Exercise prompt:
If a line of the records contains the word "adresse", list it.

The data:
+ + + + +

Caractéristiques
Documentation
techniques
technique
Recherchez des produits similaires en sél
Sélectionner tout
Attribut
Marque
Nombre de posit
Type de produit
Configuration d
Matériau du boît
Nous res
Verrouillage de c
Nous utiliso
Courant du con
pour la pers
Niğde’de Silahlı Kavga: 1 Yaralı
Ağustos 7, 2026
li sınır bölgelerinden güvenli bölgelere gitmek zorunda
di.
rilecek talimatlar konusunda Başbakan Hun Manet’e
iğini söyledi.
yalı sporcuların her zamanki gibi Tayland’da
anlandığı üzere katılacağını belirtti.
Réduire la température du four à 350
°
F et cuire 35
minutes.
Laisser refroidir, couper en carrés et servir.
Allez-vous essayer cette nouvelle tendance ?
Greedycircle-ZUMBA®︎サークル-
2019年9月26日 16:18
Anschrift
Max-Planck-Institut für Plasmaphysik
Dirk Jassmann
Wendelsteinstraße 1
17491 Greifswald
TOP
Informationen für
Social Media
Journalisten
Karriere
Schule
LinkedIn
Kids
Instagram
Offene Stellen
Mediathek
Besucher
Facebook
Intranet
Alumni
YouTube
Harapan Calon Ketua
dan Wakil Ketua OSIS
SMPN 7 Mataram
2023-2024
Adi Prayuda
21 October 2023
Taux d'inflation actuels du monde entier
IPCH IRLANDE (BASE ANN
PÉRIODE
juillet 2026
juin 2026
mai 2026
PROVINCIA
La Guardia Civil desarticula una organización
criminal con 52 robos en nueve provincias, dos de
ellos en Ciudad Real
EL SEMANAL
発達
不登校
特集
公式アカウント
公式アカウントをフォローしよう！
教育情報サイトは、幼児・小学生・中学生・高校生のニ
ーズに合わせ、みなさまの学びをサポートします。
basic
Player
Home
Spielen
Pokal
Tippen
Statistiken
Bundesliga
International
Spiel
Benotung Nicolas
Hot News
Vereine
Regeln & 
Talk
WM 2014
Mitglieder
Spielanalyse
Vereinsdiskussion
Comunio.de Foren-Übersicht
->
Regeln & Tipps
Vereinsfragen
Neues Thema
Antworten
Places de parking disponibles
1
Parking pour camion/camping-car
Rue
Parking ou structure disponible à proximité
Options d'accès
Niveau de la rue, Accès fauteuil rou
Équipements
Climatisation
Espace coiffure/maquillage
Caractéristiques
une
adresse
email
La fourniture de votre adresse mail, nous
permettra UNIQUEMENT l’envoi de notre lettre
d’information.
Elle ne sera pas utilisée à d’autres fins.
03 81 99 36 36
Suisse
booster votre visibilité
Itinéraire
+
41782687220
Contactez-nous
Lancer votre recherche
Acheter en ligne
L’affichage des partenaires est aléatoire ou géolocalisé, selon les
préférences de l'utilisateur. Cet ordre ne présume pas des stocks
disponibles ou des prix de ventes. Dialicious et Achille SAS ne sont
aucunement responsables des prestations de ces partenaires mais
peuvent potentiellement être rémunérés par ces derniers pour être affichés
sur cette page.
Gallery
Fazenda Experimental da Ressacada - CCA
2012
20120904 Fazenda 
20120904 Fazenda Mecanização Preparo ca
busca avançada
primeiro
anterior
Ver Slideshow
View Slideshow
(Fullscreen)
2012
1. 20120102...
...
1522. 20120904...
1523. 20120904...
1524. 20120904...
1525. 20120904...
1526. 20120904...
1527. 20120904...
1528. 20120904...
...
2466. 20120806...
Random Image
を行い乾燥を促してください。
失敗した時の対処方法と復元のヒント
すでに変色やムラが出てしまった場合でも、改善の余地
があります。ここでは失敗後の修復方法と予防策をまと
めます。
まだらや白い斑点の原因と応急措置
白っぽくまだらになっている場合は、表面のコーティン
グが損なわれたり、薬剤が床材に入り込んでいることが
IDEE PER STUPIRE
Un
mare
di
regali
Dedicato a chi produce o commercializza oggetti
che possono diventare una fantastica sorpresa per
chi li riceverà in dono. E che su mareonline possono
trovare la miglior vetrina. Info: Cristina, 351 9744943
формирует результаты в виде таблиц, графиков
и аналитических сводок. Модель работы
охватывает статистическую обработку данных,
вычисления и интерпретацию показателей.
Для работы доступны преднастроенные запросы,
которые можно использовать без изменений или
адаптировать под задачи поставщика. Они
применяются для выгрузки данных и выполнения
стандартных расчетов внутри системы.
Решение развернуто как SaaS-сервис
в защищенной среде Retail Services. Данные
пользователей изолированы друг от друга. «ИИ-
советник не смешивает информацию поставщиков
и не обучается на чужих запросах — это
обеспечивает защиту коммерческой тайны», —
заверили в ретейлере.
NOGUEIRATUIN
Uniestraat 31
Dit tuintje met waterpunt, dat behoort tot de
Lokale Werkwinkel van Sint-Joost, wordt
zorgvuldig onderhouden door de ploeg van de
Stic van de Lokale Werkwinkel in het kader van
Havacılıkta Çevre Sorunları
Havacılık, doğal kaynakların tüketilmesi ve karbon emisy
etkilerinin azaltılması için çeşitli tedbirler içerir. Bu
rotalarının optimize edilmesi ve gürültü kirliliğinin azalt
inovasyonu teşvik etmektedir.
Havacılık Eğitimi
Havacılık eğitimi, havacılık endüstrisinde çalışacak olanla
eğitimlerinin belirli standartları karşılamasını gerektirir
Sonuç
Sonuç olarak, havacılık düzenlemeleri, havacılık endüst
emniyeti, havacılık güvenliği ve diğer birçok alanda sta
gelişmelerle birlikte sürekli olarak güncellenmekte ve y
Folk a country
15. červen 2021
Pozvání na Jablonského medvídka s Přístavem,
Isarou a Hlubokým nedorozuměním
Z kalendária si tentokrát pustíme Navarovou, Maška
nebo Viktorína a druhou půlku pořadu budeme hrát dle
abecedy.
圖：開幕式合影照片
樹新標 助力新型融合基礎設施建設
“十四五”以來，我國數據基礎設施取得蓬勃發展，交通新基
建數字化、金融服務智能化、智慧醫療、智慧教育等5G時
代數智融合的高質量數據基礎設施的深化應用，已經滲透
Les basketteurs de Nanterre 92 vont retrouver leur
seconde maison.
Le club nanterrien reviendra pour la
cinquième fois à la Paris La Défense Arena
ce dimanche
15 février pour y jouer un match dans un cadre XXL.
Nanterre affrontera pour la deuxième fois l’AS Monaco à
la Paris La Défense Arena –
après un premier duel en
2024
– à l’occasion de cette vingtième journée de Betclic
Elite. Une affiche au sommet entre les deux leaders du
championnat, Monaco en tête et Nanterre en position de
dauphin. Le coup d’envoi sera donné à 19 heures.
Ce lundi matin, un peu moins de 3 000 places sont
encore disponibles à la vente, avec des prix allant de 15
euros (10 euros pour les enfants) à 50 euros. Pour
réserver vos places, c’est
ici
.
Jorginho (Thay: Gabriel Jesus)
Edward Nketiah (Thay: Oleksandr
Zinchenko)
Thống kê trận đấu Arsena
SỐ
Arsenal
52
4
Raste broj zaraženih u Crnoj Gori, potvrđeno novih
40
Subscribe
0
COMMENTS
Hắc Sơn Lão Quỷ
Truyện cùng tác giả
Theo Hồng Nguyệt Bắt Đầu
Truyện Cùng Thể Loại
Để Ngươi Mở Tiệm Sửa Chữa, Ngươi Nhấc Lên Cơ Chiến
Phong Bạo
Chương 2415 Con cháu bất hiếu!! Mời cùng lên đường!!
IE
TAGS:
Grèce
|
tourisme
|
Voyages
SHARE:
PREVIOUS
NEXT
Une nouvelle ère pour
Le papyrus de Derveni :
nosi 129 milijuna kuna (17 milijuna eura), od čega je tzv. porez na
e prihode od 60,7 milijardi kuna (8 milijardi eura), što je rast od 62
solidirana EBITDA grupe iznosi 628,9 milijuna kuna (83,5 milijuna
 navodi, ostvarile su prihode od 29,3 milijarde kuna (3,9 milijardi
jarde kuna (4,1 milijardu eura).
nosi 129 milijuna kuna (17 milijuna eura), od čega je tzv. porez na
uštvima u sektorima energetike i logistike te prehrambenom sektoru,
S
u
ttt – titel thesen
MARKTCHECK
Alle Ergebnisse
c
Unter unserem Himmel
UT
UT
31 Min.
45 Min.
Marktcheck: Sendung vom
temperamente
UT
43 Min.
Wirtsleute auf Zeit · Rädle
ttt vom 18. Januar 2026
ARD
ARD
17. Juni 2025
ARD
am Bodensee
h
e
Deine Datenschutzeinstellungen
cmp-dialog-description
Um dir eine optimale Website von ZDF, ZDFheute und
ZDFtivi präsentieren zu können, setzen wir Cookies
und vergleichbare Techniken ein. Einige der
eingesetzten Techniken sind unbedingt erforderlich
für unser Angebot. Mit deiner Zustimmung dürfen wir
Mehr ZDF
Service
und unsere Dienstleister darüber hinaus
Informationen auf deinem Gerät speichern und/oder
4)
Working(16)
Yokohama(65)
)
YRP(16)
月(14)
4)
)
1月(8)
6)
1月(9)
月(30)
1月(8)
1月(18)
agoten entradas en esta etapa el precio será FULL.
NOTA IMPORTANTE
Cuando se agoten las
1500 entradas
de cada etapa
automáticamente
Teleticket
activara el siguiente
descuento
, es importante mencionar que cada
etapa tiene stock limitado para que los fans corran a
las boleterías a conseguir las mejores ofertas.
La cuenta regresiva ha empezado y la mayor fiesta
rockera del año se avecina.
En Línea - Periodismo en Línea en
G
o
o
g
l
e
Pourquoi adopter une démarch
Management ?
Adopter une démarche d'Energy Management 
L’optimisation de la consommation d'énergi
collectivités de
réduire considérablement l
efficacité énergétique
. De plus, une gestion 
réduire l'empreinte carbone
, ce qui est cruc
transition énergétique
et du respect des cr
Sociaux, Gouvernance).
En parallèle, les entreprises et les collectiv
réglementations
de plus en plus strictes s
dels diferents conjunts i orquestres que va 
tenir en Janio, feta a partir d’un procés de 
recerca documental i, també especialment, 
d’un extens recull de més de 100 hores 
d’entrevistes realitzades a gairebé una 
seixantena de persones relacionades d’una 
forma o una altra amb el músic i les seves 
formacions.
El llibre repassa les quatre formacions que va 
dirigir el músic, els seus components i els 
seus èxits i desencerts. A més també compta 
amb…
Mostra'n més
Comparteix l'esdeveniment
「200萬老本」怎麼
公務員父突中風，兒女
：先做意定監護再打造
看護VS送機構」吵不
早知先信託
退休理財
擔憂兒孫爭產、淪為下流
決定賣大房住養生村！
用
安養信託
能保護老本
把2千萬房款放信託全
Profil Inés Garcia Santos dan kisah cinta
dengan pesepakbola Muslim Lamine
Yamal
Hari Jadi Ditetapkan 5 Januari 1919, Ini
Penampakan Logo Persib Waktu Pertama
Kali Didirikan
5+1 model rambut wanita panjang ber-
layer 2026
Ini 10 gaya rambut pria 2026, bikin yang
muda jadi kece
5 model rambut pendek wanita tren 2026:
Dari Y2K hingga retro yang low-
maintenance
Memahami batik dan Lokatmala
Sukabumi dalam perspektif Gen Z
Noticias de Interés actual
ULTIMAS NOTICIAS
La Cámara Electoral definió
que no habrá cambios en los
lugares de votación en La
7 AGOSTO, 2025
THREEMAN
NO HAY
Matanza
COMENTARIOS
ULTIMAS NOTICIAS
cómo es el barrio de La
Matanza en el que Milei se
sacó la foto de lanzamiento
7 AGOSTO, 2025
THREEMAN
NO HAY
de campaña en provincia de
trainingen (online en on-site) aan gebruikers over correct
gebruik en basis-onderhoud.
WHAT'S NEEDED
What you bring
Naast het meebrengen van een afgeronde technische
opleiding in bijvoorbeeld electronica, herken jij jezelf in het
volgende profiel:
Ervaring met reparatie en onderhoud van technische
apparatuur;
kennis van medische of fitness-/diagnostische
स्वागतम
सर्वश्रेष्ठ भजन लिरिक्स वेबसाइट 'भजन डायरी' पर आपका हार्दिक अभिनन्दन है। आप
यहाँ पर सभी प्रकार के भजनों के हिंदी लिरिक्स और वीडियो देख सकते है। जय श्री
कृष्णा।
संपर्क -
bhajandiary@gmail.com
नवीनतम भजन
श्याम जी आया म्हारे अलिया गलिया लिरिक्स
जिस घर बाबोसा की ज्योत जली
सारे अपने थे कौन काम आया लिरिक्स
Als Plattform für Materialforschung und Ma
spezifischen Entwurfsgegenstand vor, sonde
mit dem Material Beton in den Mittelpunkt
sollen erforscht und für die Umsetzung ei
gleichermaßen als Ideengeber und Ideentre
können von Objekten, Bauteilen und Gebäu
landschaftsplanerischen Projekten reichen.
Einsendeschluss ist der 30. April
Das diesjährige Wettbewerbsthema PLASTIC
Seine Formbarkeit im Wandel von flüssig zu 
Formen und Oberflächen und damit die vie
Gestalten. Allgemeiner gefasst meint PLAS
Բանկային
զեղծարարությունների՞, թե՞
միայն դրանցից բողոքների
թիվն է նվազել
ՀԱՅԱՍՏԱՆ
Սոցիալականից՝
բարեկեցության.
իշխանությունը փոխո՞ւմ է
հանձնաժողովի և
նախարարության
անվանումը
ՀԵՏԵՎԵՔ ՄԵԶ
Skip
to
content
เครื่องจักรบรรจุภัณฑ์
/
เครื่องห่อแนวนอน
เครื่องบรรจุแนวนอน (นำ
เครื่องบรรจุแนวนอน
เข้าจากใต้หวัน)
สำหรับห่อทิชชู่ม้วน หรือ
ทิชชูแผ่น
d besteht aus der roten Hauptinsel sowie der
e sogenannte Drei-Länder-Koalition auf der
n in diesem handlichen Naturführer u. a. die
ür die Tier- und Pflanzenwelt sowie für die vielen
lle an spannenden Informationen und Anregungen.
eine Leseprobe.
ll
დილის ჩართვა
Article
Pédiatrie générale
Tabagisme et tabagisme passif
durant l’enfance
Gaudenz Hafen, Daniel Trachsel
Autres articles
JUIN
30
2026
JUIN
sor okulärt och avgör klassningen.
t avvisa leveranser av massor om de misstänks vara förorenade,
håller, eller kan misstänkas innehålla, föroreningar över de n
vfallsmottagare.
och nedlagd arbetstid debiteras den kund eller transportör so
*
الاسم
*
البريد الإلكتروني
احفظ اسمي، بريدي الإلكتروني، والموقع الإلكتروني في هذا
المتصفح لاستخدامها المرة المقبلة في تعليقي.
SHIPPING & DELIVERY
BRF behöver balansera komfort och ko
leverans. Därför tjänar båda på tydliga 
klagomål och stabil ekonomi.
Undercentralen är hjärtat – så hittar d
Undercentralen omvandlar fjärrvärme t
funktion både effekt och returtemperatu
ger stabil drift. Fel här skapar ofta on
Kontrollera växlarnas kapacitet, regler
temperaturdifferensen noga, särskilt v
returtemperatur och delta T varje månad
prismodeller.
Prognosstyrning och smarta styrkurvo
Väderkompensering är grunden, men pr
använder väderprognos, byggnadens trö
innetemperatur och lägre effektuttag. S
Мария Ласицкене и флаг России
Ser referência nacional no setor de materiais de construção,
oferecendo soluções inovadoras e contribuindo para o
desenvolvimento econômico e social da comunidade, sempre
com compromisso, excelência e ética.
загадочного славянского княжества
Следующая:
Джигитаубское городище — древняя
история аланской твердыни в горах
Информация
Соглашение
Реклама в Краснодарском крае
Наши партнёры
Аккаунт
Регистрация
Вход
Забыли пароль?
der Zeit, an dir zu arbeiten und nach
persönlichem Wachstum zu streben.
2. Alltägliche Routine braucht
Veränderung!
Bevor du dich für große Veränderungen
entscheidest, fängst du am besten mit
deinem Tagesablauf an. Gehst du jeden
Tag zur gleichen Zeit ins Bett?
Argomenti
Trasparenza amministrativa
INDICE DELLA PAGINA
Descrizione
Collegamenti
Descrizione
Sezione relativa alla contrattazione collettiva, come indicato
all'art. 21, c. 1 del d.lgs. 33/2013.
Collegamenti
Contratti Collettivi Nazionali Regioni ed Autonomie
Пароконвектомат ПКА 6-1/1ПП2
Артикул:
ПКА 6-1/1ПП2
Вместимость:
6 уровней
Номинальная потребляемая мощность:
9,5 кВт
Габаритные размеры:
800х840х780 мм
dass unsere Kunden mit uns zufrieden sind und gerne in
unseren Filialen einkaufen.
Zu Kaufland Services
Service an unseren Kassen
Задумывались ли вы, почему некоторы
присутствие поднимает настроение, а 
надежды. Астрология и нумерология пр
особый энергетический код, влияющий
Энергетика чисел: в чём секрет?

+ + + + +

Exercise solution:
adresse
La fourniture de votre adresse mail, nous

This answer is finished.